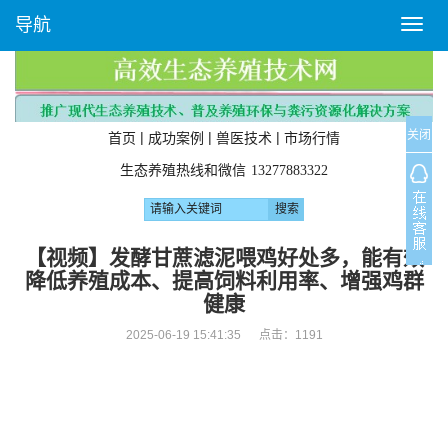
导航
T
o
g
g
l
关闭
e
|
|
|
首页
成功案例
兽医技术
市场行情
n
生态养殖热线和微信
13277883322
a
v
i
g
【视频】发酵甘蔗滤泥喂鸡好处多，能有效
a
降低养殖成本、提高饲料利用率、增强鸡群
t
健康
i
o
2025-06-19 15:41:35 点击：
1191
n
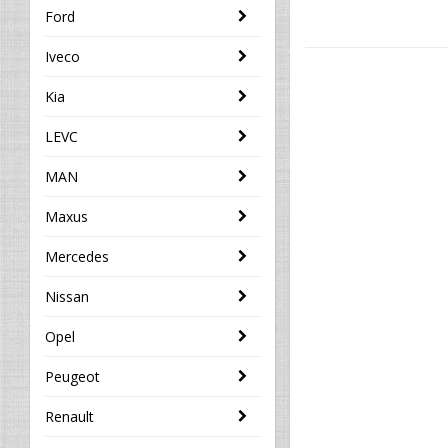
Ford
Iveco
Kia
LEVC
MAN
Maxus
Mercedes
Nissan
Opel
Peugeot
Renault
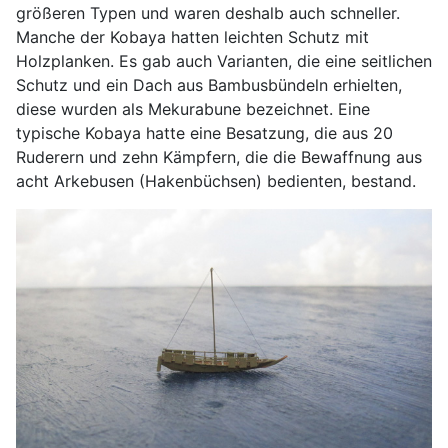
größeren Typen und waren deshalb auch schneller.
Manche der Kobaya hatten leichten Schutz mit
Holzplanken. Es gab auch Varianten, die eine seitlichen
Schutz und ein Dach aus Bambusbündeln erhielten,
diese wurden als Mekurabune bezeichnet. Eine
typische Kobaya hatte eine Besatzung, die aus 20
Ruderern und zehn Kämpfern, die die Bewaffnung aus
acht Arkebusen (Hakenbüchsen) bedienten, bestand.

• • • • •

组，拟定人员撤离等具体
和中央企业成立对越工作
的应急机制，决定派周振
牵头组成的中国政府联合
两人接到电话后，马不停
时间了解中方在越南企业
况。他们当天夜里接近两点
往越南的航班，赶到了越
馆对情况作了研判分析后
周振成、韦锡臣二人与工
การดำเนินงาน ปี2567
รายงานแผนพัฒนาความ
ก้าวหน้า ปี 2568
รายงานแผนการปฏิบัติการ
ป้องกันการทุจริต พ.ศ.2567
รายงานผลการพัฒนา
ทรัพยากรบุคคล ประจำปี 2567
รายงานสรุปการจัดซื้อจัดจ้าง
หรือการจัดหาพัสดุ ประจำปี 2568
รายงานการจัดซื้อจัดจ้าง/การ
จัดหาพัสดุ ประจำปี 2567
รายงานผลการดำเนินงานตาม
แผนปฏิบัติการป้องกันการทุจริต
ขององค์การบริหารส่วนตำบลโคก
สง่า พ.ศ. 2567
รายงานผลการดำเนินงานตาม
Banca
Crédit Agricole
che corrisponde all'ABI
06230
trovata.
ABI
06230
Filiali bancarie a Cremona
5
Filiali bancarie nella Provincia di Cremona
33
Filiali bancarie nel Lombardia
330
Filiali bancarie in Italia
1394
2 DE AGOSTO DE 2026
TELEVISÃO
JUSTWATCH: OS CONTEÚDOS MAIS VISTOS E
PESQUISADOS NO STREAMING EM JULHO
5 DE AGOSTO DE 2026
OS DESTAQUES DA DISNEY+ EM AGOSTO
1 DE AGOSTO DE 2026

• • • • •

- INSTRUCTIONS TO FOLLOW
All lines above from the one holding "ขององค์การบริหารส่วนตำบลโคก" to the one holding "1 DE AGOSTO DE 2026", inclusive, are to be copied exactly; no other line is wanted.

- ANSWER
ขององค์การบริหารส่วนตำบลโคก
สง่า พ.ศ. 2567
รายงานผลการดำเนินงานตาม
Banca
Crédit Agricole
che corrisponde all'ABI
06230
trovata.
ABI
06230
Filiali bancarie a Cremona
5
Filiali bancarie nella Provincia di Cremona
33
Filiali bancarie nel Lombardia
330
Filiali bancarie in Italia
1394
2 DE AGOSTO DE 2026
TELEVISÃO
JUSTWATCH: OS CONTEÚDOS MAIS VISTOS E
PESQUISADOS NO STREAMING EM JULHO
5 DE AGOSTO DE 2026
OS DESTAQUES DA DISNEY+ EM AGOSTO
1 DE AGOSTO DE 2026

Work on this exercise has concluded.